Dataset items
• • •
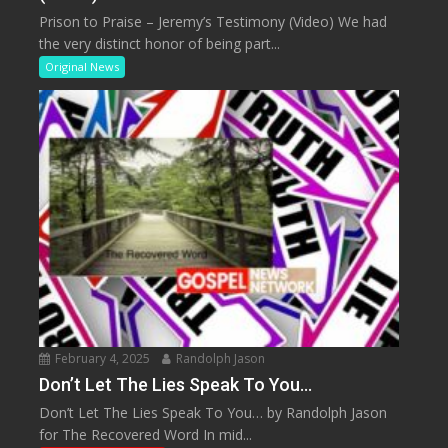
Prison to Praise – Jeremy’s Testimony (Video) We had
the very distinct honor of being part...
Original News
February 4, 2025
Randolph Jason
Don’t Let The Lies Speak To You…
Don’t Let The Lies Speak To You… by Randolph Jason
for The Recovered Word In mid...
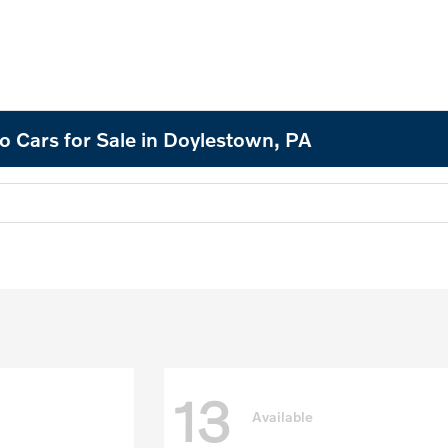
o Cars for Sale in Doylestown, PA
13
Available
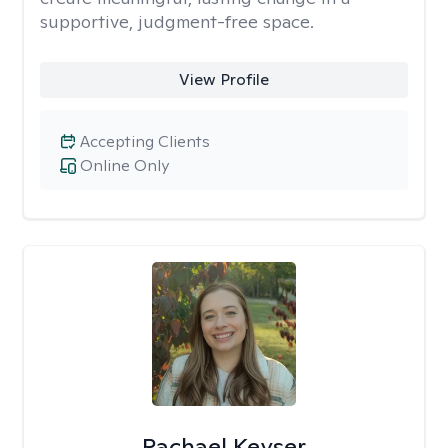
supportive, judgment-free space.
View Profile
Accepting Clients
Online Only
Rachael Keyser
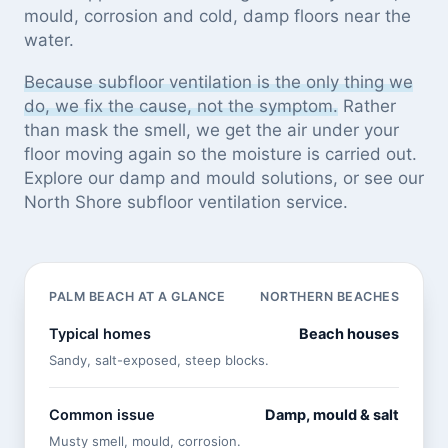
mould, corrosion and cold, damp floors near the
water.
Because subfloor ventilation is the only thing we
do, we fix the cause, not the symptom.
Rather
than mask the smell, we get the air under your
floor moving again so the moisture is carried out.
Explore our
damp and mould solutions
, or see
our
North Shore subfloor ventilation service
.
PALM BEACH AT A GLANCE
NORTHERN BEACHES
Typical homes
Beach houses
Sandy, salt-exposed, steep blocks.
Common issue
Damp, mould & salt
Musty smell, mould, corrosion.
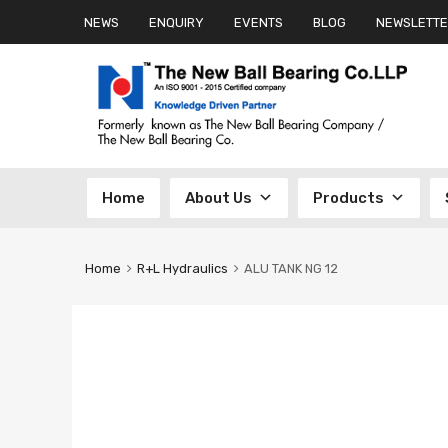
NEWS
ENQUIRY
EVENTS
BLOG
NEWSLETTE
Skip
Home
About Us
Products
to
content
Home
R+L Hydraulics
ALU TANK NG 12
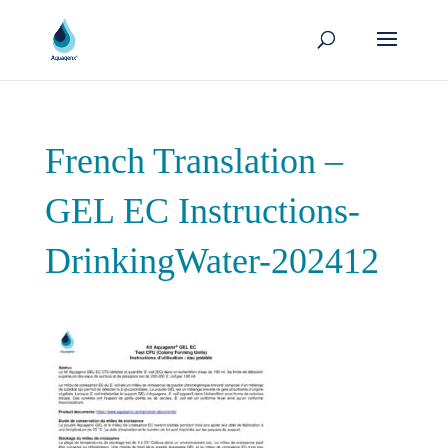
French Translation –
GEL EC Instructions-
DrinkingWater-202412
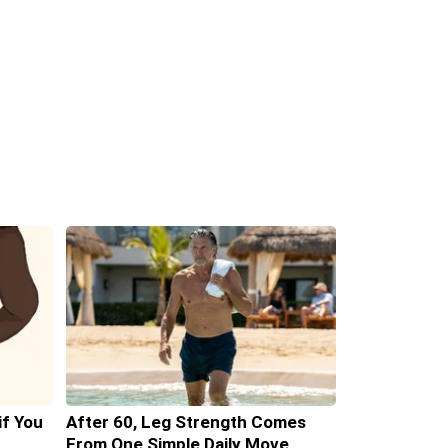
if You
After 60, Leg Strength Comes
From One Simple Daily Move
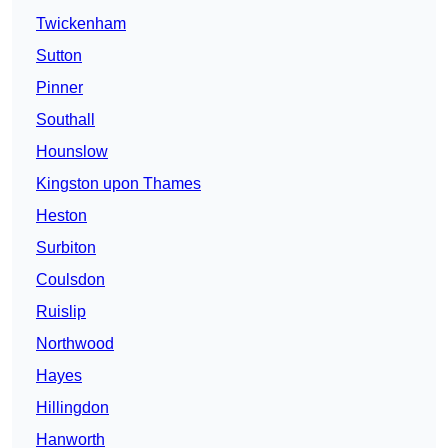
Twickenham
Sutton
Pinner
Southall
Hounslow
Kingston upon Thames
Heston
Surbiton
Coulsdon
Ruislip
Northwood
Hayes
Hillingdon
Hanworth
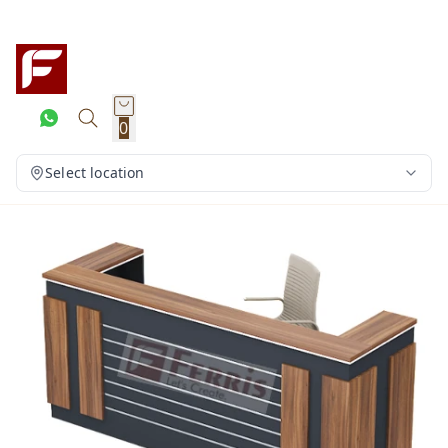
0
Select location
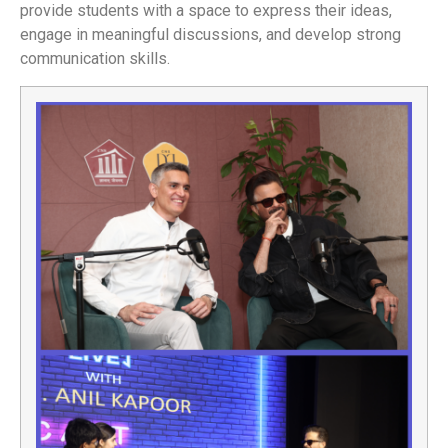
provide students with a space to express their ideas,
engage in meaningful discussions, and develop strong
communication skills.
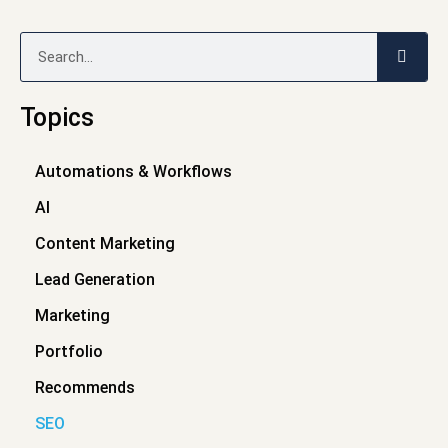
Search
Topics
Automations & Workflows
AI
Content Marketing
Lead Generation
Marketing
Portfolio
Recommends
SEO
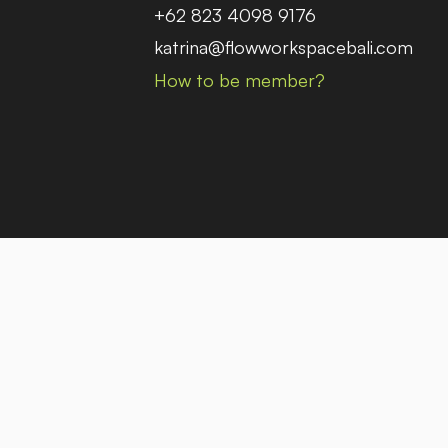
+62 823 4098 9176
katrina@flowworkspacebali.com
How to be member?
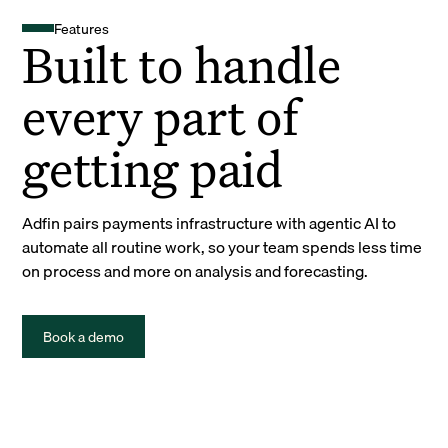
Features
Built to handle
every part of
getting paid
Adfin pairs payments infrastructure with agentic AI to
automate all routine work, so your team spends less time
on process and more on analysis and forecasting.
Book a demo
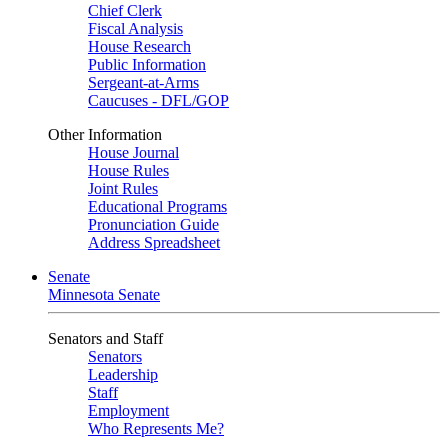
Chief Clerk
Fiscal Analysis
House Research
Public Information
Sergeant-at-Arms
Caucuses - DFL/GOP
Other Information
House Journal
House Rules
Joint Rules
Educational Programs
Pronunciation Guide
Address Spreadsheet
Senate
Minnesota Senate
Senators and Staff
Senators
Leadership
Staff
Employment
Who Represents Me?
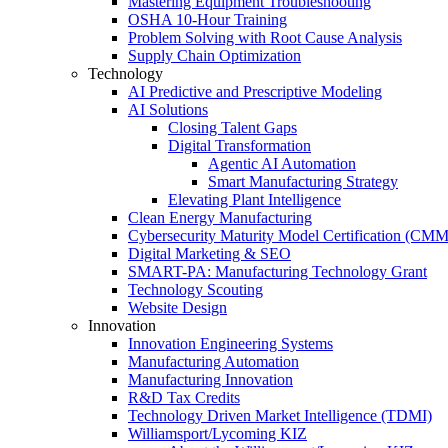
Mastering Equipment Troubleshooting
OSHA 10‑Hour Training
Problem Solving with Root Cause Analysis
Supply Chain Optimization
Technology
AI Predictive and Prescriptive Modeling
AI Solutions
Closing Talent Gaps
Digital Transformation
Agentic AI Automation
Smart Manufacturing Strategy
Elevating Plant Intelligence
Clean Energy Manufacturing
Cybersecurity Maturity Model Certification (CM
Digital Marketing & SEO
SMART-PA: Manufacturing Technology Grant
Technology Scouting
Website Design
Innovation
Innovation Engineering Systems
Manufacturing Automation
Manufacturing Innovation
R&D Tax Credits
Technology Driven Market Intelligence (TDMI)
Williamsport/Lycoming KIZ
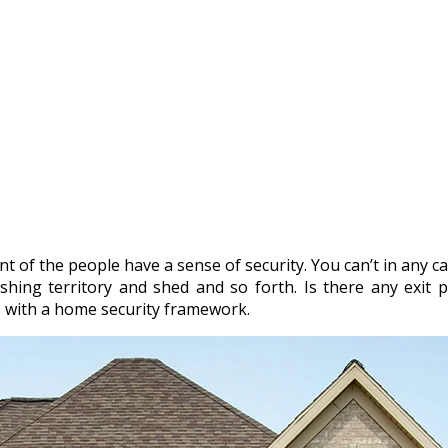
 of the people have a sense of security. You can’t in any ca
shing territory and shed and so forth. Is there any exit pl
 with a home security framework.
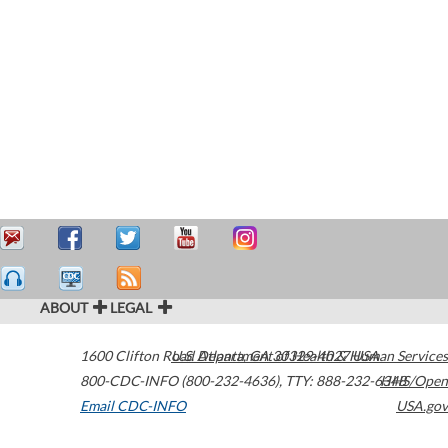
ABOUT
LEGAL
1600 Clifton Road
U.S. Department of Health & Human Services
Atlanta
,
GA
30329-4027
USA
800-CDC-INFO (800-232-4636)
,
TTY: 888-232-6348
HHS/Open
Email CDC-INFO
USA.gov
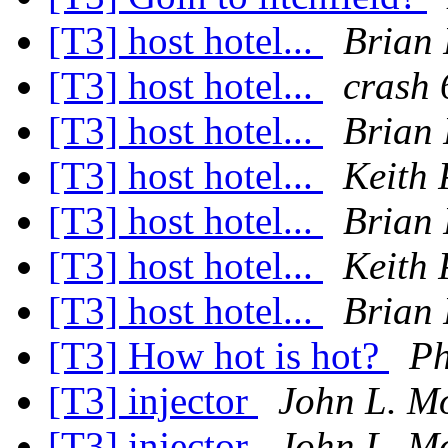
[T3] host hotel...
Brian
[T3] host hotel...
crash 
[T3] host hotel...
Brian
[T3] host hotel...
Keith 
[T3] host hotel...
Brian
[T3] host hotel...
Keith 
[T3] host hotel...
Brian
[T3] How hot is hot?
Ph
[T3] injector
John L. M
[T3] injector
John L. M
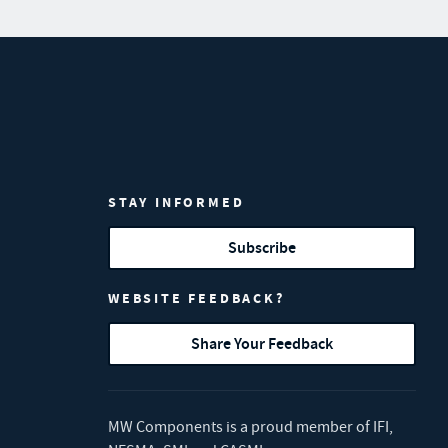
STAY INFORMED
Subscribe
WEBSITE FEEDBACK?
Share Your Feedback
MW Components is a proud member of
IFI
,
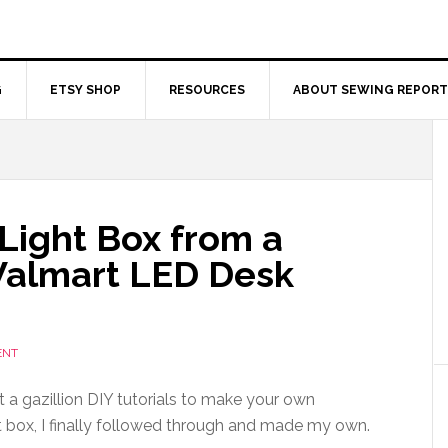
G
ETSY SHOP
RESOURCES
ABOUT SEWING REPORT
Light Box from a
Walmart LED Desk
ENT
t a gazillion DIY tutorials to make your own
 box, I finally followed through and made my own.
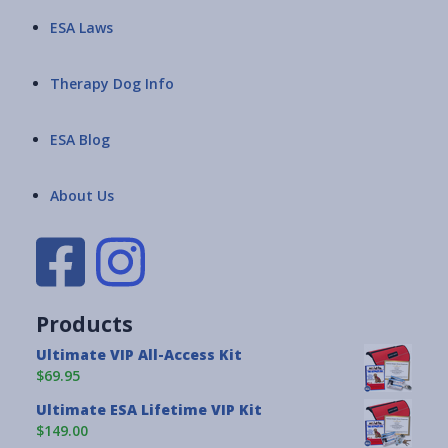
ESA Laws
Therapy Dog Info
ESA Blog
About Us
Products
Ultimate VIP All-Access Kit
$69.95
Ultimate ESA Lifetime VIP Kit
$149.00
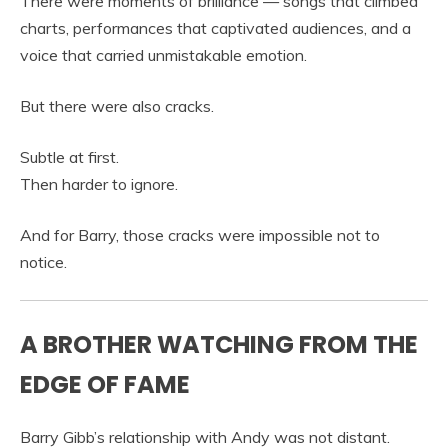
There were moments of brilliance — songs that climbed
charts, performances that captivated audiences, and a
voice that carried unmistakable emotion.
But there were also cracks.
Subtle at first.
Then harder to ignore.
And for Barry, those cracks were impossible not to
notice.
A BROTHER WATCHING FROM THE
EDGE OF FAME
Barry Gibb’s relationship with Andy was not distant.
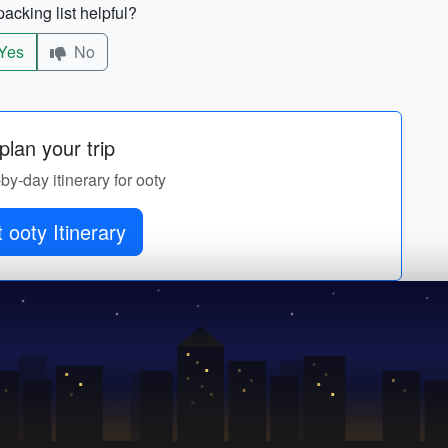
acking list helpful?
Yes
No
lan your trip
-by-day itinerary for ooty
 ooty Itinerary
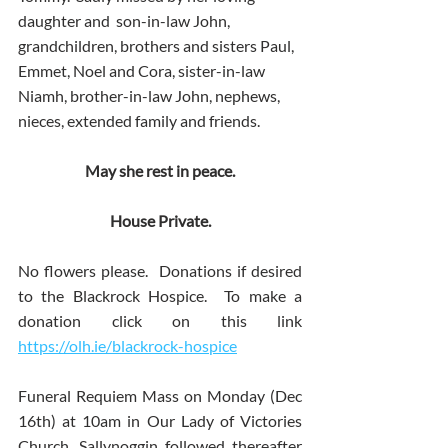
daughter and  son-in-law John, 
grandchildren, brothers and sisters Paul, 
Emmet, Noel and Cora, sister-in-law 
Niamh, brother-in-law John, nephews, 
nieces, extended family and friends. 
May she rest in peace.
House Private.
No flowers please.  Donations if desired 
to the Blackrock Hospice.  To make a 
donation click on this link 
https://olh.ie/blackrock-hospice
Funeral Requiem Mass on Monday (Dec 
16th) at 10am in Our Lady of Victories 
Church, Sallynoggin followed thereafter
• • •
* Work order
Please retype the data exactly. The pictures do not go in.

* Final answer
Prison to Praise – Jeremy’s Testimony (Video) We had
the very distinct honor of being part...
Original News
February 4, 2025
Randolph Jason
Don’t Let The Lies Speak To You…
Don’t Let The Lies Speak To You… by Randolph Jason
for The Recovered Word In mid...
o Cars for Sale in Doylestown, PA
13
Available
supportive, judgment-free space.
View Profile
Accepting Clients
Online Only
Rachael Keyser
mould, corrosion and cold, damp floors near the
water.
Because subfloor ventilation is the only thing we
do, we fix the cause, not the symptom.
Rather
than mask the smell, we get the air under your
floor moving again so the moisture is carried out.
Explore our
damp and mould solutions
, or see
our
North Shore subfloor ventilation service
.
PALM BEACH AT A GLANCE
NORTHERN BEACHES
Typical homes
Beach houses
Sandy, salt-exposed, steep blocks.
Common issue
Damp, mould & salt
Musty smell, mould, corrosion.
NEWS
ENQUIRY
EVENTS
BLOG
NEWSLETTE
Skip
Home
About Us
Products
to
content
Home
R+L Hydraulics
ALU TANK NG 12
French Translation –
GEL EC Instructions-
DrinkingWater-202412
if You
After 60, Leg Strength Comes
From One Simple Daily Move
Twickenham
Sutton
Pinner
Southall
Hounslow
Kingston upon Thames
Heston
Surbiton
Coulsdon
Ruislip
Northwood
Hayes
Hillingdon
Hanworth
0
Select location
provide students with a space to express their ideas,
engage in meaningful discussions, and develop strong
communication skills.
Search
Topics
Automations & Workflows
AI
Content Marketing
Lead Generation
Marketing
Portfolio
Recommends
SEO
+62 823 4098 9176
katrina@flowworkspacebali.com
How to be member?
Features
Built to handle
every part of
getting paid
Adfin pairs payments infrastructure with agentic AI to
automate all routine work, so your team spends less time
on process and more on analysis and forecasting.
Book a demo
Chief Clerk
Fiscal Analysis
House Research
Public Information
Sergeant-at-Arms
Caucuses - DFL/GOP
Other Information
House Journal
House Rules
Joint Rules
Educational Programs
Pronunciation Guide
Address Spreadsheet
Senate
Minnesota Senate
Senators and Staff
Senators
Leadership
Staff
Employment
Who Represents Me?
Mastering Equipment Troubleshooting
OSHA 10‑Hour Training
Problem Solving with Root Cause Analysis
Supply Chain Optimization
Technology
AI Predictive and Prescriptive Modeling
AI Solutions
Closing Talent Gaps
Digital Transformation
Agentic AI Automation
Smart Manufacturing Strategy
Elevating Plant Intelligence
Clean Energy Manufacturing
Cybersecurity Maturity Model Certification (CM
Digital Marketing & SEO
SMART-PA: Manufacturing Technology Grant
Technology Scouting
Website Design
Innovation
Innovation Engineering Systems
Manufacturing Automation
Manufacturing Innovation
R&D Tax Credits
Technology Driven Market Intelligence (TDMI)
Williamsport/Lycoming KIZ
 of the people have a sense of security. You can’t in any ca
shing territory and shed and so forth. Is there any exit pl
 with a home security framework.
ABOUT
LEGAL
1600 Clifton Road
U.S. Department of Health & Human Services
Atlanta
,
GA
30329-4027
USA
800-CDC-INFO (800-232-4636)
,
TTY: 888-232-6348
HHS/Open
Email CDC-INFO
USA.gov
[T3] host hotel...
Brian
[T3] host hotel...
crash 
[T3] host hotel...
Brian
[T3] host hotel...
Keith 
[T3] host hotel...
Brian
[T3] host hotel...
Keith 
[T3] host hotel...
Brian
[T3] How hot is hot?
Ph
[T3] injector
John L. M
[T3] injector
John L. M
STAY INFORMED
Subscribe
WEBSITE FEEDBACK?
Share Your Feedback
MW Components is a proud member of
IFI
,
G
ETSY SHOP
RESOURCES
ABOUT SEWING REPORT
Light Box from a
Walmart LED Desk
ENT
t a gazillion DIY tutorials to make your own
 box, I finally followed through and made my own.
ESA Laws
Therapy Dog Info
ESA Blog
About Us
Products
Ultimate VIP All-Access Kit
$69.95
Ultimate ESA Lifetime VIP Kit
$149.00
There were moments of brilliance — songs that climbed
charts, performances that captivated audiences, and a
voice that carried unmistakable emotion.
But there were also cracks.
Subtle at first.
Then harder to ignore.
And for Barry, those cracks were impossible not to
notice.
A BROTHER WATCHING FROM THE
EDGE OF FAME
Barry Gibb’s relationship with Andy was not distant.
acking list helpful?
Yes
No
lan your trip
-by-day itinerary for ooty
 ooty Itinerary
daughter and  son-in-law John, 
grandchildren, brothers and sisters Paul, 
Emmet, Noel and Cora, sister-in-law 
Niamh, brother-in-law John, nephews, 
nieces, extended family and friends. 
May she rest in peace.
House Private.
No flowers please.  Donations if desired 
to the Blackrock Hospice.  To make a 
donation click on this link 
https://olh.ie/blackrock-hospice
Funeral Requiem Mass on Monday (Dec 
16th) at 10am in Our Lady of Victories 
Church, Sallynoggin followed thereafter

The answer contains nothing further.